Gary Cooper
| Gary Cooper | |
|---|---|
Promotional image for Meet John Doe (1941) | |
| Born | Frank James Cooper May 7, 1901 Helena, Montana, U.S. |
| Died | May 13, 1961 (aged 60) Los Angeles, California, U.S. |
| Cause of death | Prostate cancer |
| Resting place | Sacred Heart Cemetery, Southampton, New York |
| Nationality | American |
| Education | Dunstable Grammar School Gallatin Valley High School |
| Alma mater | Grinnell College |
| Occupation | Actor |
| Years active | 1925–1960 |
| Political party | Republican |
| Religion | Roman Catholic |
| Spouse(s) | Veronica Balfe (m. 1933 – 1961) |
| Children | 1 |
Gary Cooper (born Frank James Cooper; May 7, 1901 – May 13, 1961) was an American film actor.[1] Noted for his stoic, understated style, Cooper found success in a number of film genres, including westerns (High Noon), crime (City Streets), comedy (Mr. Deeds Goes to Town) and drama (The Pride of the Yankees). Cooper's career spanned from 1925 until shortly before his death, and comprised more than one hundred films.

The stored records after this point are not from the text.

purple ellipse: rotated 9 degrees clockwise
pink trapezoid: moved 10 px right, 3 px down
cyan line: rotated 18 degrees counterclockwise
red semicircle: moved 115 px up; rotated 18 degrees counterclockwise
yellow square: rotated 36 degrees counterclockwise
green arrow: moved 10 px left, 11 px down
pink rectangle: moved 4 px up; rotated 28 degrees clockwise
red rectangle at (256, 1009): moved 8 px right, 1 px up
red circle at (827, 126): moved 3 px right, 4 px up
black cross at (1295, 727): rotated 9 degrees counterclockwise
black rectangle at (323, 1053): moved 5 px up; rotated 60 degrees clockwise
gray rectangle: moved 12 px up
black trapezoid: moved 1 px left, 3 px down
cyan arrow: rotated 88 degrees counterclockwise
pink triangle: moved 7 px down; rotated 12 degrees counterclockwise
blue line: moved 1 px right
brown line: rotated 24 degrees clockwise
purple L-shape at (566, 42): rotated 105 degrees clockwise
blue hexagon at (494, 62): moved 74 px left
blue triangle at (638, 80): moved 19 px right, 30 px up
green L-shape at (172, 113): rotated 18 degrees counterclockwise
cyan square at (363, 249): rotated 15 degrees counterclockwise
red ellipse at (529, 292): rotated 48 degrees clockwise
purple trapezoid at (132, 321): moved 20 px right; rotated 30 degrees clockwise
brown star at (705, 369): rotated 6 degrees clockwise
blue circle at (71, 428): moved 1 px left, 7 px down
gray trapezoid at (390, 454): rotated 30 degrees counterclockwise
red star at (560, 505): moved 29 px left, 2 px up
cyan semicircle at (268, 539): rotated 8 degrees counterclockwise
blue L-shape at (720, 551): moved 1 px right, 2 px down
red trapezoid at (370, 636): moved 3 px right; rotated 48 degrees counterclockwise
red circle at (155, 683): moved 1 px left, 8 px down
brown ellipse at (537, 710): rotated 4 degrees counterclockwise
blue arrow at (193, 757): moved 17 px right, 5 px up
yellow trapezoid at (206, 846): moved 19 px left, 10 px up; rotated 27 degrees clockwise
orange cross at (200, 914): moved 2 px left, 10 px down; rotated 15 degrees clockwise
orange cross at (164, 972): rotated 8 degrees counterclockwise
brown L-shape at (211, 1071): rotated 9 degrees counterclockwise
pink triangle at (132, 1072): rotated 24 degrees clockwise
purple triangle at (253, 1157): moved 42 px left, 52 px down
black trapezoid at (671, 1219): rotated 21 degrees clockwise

Cooper received five Academy Award nominations for Best Actor, winning twice for Sergeant York and High Noon. He also received an Honorary Award in 1961 from the Academy.
Decades later, the American Film Institute named Cooper among the AFI's 100 Years... 100 Stars, ranking 11th among males from the Classical Hollywood cinema period. In 2003, his performances as Will Kane in High Noon, Lou Gehrig in The Pride of the Yankees, and Alvin York in Sergeant York made the AFI's 100 Years... 100 Heroes and Villains list, all of them as heroes.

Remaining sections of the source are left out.